Parsing emails in Python

Perhaps you are a machine learning engineer trying to build an email spam classifier. You may want to get some way of pre-processing the emails or looking for correlations between random emails. You will, in one way or another, have to parse the emails first. We will look at how to do that using Python. Python has the email module containing methods to help us achieve this.

Prerequisites

To follow along with this article, the reader should have:

An understanding of Python.
Jupyter notebook installed or access to Google Colab.

We will use Jupyter notebooks in this article. You may use regular Python files for the code executions.

A Colab notebook with the code can be found here.

Getting started

We will parse emails from the SpamAssassin website to look at their structure and contents. The site contains spam and ham emails.
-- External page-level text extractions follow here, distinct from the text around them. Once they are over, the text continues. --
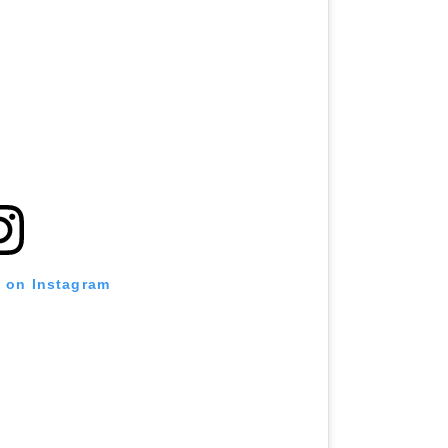
t on Instagram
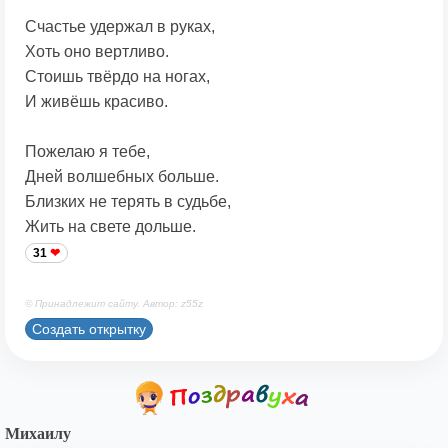
Счастье удержал в руках,
Хоть оно вертливо.
Стоишь твёрдо на ногах,
И живёшь красиво.
Пожелаю я тебе,
Дней волшебных больше.
Близких не терять в судьбе,
Жить на свете дольше.
31
© Принадлежит сайту. Автор: z55z
Создать открытку
Михаилу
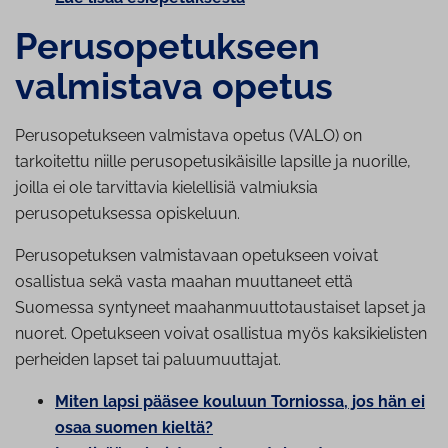
Pe­rus­o­pe­tuk­seen
valmistava opetus
Perusopetukseen valmistava opetus (VALO) on
tarkoitettu niille perusopetusikäisille lapsille ja nuorille,
joilla ei ole tarvittavia kielellisiä valmiuksia
perusopetuksessa opiskeluun.
Perusopetuksen valmistavaan opetukseen voivat
osallistua sekä vasta maahan muuttaneet että
Suomessa syntyneet maahanmuuttotaustaiset lapset ja
nuoret. Opetukseen voivat osallistua myös kaksikielisten
perheiden lapset tai paluumuuttajat.
Miten lapsi pääsee kouluun Torniossa, jos hän ei
osaa suomen kieltä?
We will try and look at their structures using the metrics highlighted.

We will import the packages we need in a new cell then add the code for getting the emails from the SpamAssassin website.

import os
import tarfile
import urllib.request
import email
import email.policy
from collections import Counter

#the root url
EMAILS_URL_ROOT = "http://spamassassin.apache.org/old/publiccorpus/"
#the emails url
HAM_URL = EMAILS_URL_ROOT + "20030228_easy_ham.tar.bz2"
SPAMS_URL = EMAILS_URL_ROOT + "20030228_spam.tar.bz2"
#datasets path
SPAM_PATH = os.path.join("datasets", "spam")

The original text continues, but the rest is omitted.